The Bible portrays work as part of God's very nature. "If God is the worker," Elton Trueblood wrote in his book Your Other Vocation, " … then men and women, in order to fulfill their potentialities, must be workers too. They are sharing in creation when they develop a farm, paint a picture, build a home, or polish a floor." We are exercising our dignity as creatures made in God's likeness when we work. Our work is the dual task of continuing God's creative process and taking good care of what God has entrusted to us.

There is hardly a human occupation that does not in some way involve being a coworker, a cocreator with God. We are sharing in God's work. We are expressing God's image in our work.

WORK IS TO BE DIRECTED TO THE WELL-BEING OF SOCIETY

Our destiny as "made in the image of God" includes participation in God's work of developing, maintaining, and enhancing community. Our work is to benefit the civil society in which we live and work. In addition, we're called to be creative. What is the creative element of your work? What is the common benefit of your work? "The place God calls you to is the place where your deep gladness and the world's hunger meet," Frederick Buechner wrote.

In the biblical understanding of work (for all of life for that matter), there is no separation between that which is sacred or secular.

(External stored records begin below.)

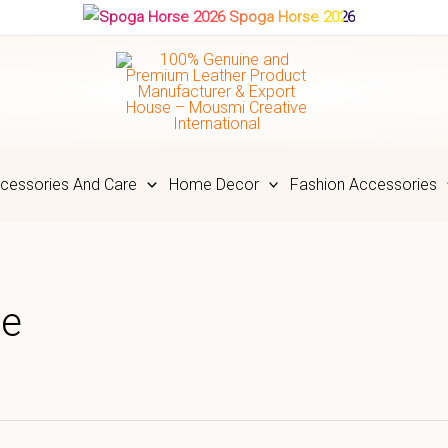
Spoga Horse 2026
cessories And Care
Home Decor
Fashion Accessories
le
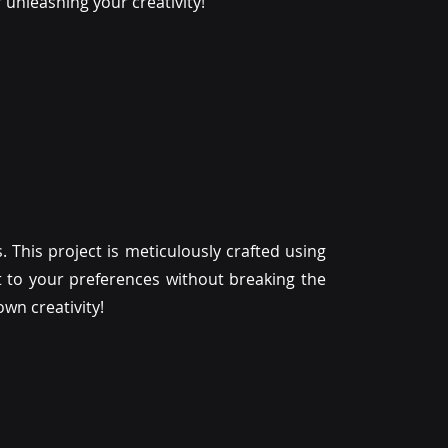
or unleashing your creativity!
. This project is meticulously crafted using
 it to your preferences without breaking the
wn creativity!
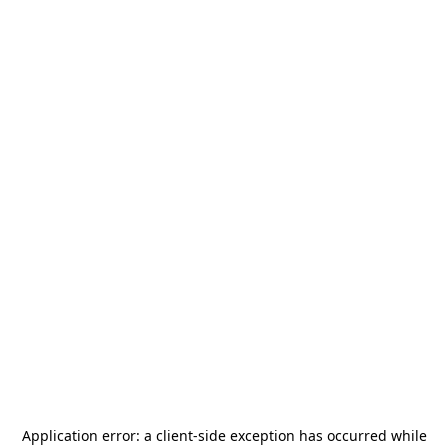
Application error: a
client
-side exception has occurred while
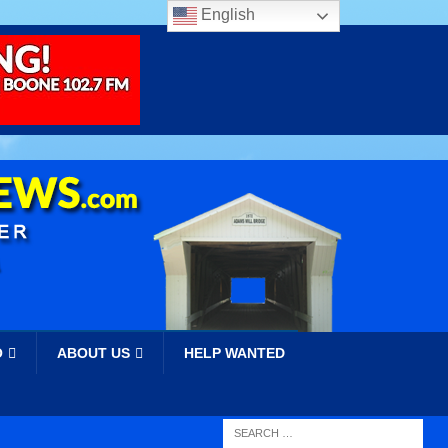
English
O
ABOUT US
HELP WANTED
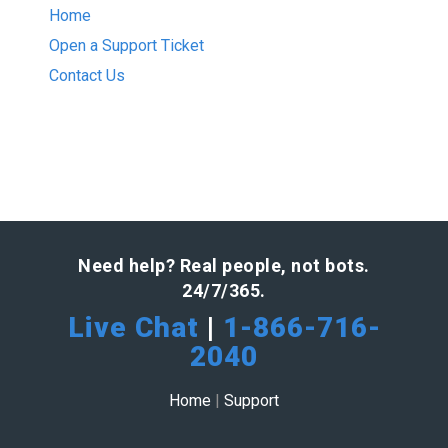
Home
Open a Support Ticket
Contact Us
Need help? Real people, not bots.
24/7/365.
Live Chat
|
1-866-716-
2040
Home
|
Support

The sacred-secular distinction comes from Plato and Greek dualism. The Bible knows nothing of that distinction. All work is sacred since God created and uses that work to sustain God's creation and participate in God's purposes.

WORK IS A PRIMARY WAY IN WHICH WE HONOR AND WORSHIP GOD

Avodah is a Hebrew word that means both worship and work. Paul encourages the Colossians, "And whatever you do, … do it all in the name of Jesus giving thanks to God … whatever you do, work at it with all your heart, as working for the Lord" (Col. 3:17, 23). It is a high calling!

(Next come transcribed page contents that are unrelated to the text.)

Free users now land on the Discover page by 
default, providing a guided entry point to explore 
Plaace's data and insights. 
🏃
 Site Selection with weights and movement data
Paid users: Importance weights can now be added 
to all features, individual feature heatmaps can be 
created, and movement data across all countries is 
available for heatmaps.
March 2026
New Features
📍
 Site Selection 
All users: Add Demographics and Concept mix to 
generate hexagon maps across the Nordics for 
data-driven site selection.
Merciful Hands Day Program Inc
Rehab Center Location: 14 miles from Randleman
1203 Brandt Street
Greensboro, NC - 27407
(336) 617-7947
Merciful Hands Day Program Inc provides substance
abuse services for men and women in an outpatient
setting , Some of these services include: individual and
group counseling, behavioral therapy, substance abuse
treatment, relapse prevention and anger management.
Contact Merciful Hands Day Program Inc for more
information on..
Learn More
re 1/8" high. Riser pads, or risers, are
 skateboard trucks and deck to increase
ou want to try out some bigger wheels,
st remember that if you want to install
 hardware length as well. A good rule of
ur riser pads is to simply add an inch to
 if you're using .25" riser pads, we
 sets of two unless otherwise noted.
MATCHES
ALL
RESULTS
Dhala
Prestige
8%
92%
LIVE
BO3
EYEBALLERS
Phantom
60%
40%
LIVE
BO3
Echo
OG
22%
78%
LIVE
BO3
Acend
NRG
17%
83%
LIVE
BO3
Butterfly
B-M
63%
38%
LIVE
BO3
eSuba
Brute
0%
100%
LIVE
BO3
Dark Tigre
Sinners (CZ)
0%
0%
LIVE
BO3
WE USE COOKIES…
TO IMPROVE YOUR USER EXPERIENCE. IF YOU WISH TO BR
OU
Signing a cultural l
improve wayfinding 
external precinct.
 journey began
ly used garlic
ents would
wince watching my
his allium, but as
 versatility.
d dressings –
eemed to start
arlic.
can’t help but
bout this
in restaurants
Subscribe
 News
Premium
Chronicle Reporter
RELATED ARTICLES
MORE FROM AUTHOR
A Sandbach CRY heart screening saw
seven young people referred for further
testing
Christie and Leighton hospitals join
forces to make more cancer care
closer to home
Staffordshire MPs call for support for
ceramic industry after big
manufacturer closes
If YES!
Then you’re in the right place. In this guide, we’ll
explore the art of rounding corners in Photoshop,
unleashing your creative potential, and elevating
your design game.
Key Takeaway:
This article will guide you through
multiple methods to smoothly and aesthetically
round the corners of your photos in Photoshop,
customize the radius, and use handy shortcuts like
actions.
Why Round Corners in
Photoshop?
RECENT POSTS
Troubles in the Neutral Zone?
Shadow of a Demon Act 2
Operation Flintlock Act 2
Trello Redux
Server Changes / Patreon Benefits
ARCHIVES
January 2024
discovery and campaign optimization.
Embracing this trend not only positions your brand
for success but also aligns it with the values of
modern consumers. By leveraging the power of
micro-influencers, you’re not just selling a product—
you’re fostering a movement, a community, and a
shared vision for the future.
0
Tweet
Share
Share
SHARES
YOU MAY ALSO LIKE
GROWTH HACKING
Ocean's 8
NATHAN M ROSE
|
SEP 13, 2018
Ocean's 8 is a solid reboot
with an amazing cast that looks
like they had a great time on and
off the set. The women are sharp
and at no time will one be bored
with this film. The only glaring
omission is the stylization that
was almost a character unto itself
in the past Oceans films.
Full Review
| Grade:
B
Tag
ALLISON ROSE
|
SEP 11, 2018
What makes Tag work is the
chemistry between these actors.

Perhaps the most powerful expression of our giving thanks to God comes through the celebration of the Lord's Supper. Here we see bread and wine on the Lord's table. These elements, the products of many hands and minds, come to the table, are blessed by God, and become for us the body and blood of our Lord. When in that process did worship begin or cease? "Here is the perfect symbol of the unity of work and worship," wrote Alan Richardson, "the strange unbreakable link that exists between the bread that is won in the sweat of man's face and the bread of life."

Passing a construction site, a pedestrian asked three bricklayers what they were doing. The first said that he was earning a living to feed and clothe his family. The second said, "I'm throwing these bricks together to build a wall." The third responded, "I am helping to build a cathedral for the glory and worship of God." What a difference your perspective makes in giving meaning to your work!

What is your work? Is it a High Calling? You bet it is, every creative and caring and beneficial aspect of it. May we work hard and well and enjoy it more each day. Then we will be able to say, "Thank God it's Monday—and Friday—and Sunday!"